The directive to CFIUS was part of a national security memo which doubled as a blueprint for “making America the world’s greatest destination for investment.” Among other things, it seeks to crimp Chinese investment in key strategic US sectors including technology and critical infrastructure. It also calls for tightening further the screws on outbound investment to China, which is to say the Trump administration may pile still more restrictions on US investment in Xi Jinping’s semiconductor manufacturing buildout and also curtail Americans’ capacity to invest in China’s AI push, all in a bid to prevent US investors from inadvertently (or not, because most big American investors will gladly jeopardize US national security if it means making a buck) funding the PLA.

The same memo singled out Beijing for “systematically direct[ing] investment in American companies to gain access to cutting-edge technology [and] intellectual property.” It also blamed Xi for “exploiting” American “ingenuity to fund and modernize [China’s] military, intelligence and security operations.” Amusingly, Trump cited Chinese hackers’ attempts to break into Treasury databases. The Chinese could learn a thing or two about that from Elon Musk. And maybe they will! Or already have. Musk’s one of the few Westerners able to gain an ear with the Standing Committee, and as discussed here last week, you can bet your last dollar (or your last 7.25 yuan) that Beijing’s actively pursuing espionage opportunities related to DOGE and its small staff of insufficiently vetted early-twentysomethings.

The US is also throwing its weight around in a bid to prevent Beijing from skirting tariffs. Late last week, during what Mexican Economy Minister Marcelo Ebrard called “a constructive” chat with Howard Lutnick (somehow, I doubt “constructive” is the best word), the Trump administration implored Claudia Sheinbaum’s team to put new levies on imports from China. Presumably, Mexico’s choice is between imposing import duties on Chinese goods or facing the imposition of steep taxes on its own exports to the US.

Trump’s also keen to sink China’s ships. Not literally. Not yet. But figuratively, via the USTR which, as part of a legacy 301 probe into what the US describes as Beijing’s “unreasonable targeting of the maritime, logistics and shipbuilding sectors for dominance,” may charge fees for the use of Chinese boats.
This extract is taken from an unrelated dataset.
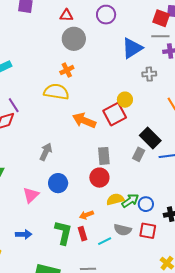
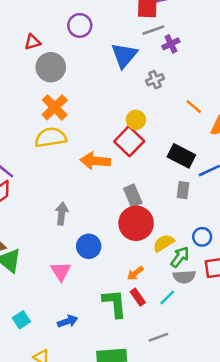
orange cross: (67, 70) -> (55, 107), size x1.5
gray rectangle: (139, 154) -> (183, 190), moved
red circle: (99, 178) -> (136, 223), size x1.4
green arrow: (130, 201) -> (180, 257), moved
The goal, according to the public notice, is to “promote the transport of US goods on US vessels.”

So, basically, the US is prepared to unilaterally declare a Chinese monopoly on shipping. And the USTR’s keen to tax that monopoly “at a rate of up to $1 million per entrance to a US port or $1,000 per net ton of [a] vessel’s capacity” or… I could go on. The proposed action includes any number of variations to cover all manner of scenarios involving the operation of Chinese-made ships.

The ship idea’s actually a carryover from the Biden administration. If your question’s whether the fees would be passed along to US consumers (i.e., the Americans who buy goods ferried on the Chinese ships), the answer’s “yes, of course, they would.” These proposed shipping fees are conceptually identical to, say, tariffs on metals. The idea is to restore American competitiveness where it’s been lost, but the effect will simply be to raise prices for consumers. And with nothing (or next to nothing) to show for it in terms of reclaimed industrial capacity.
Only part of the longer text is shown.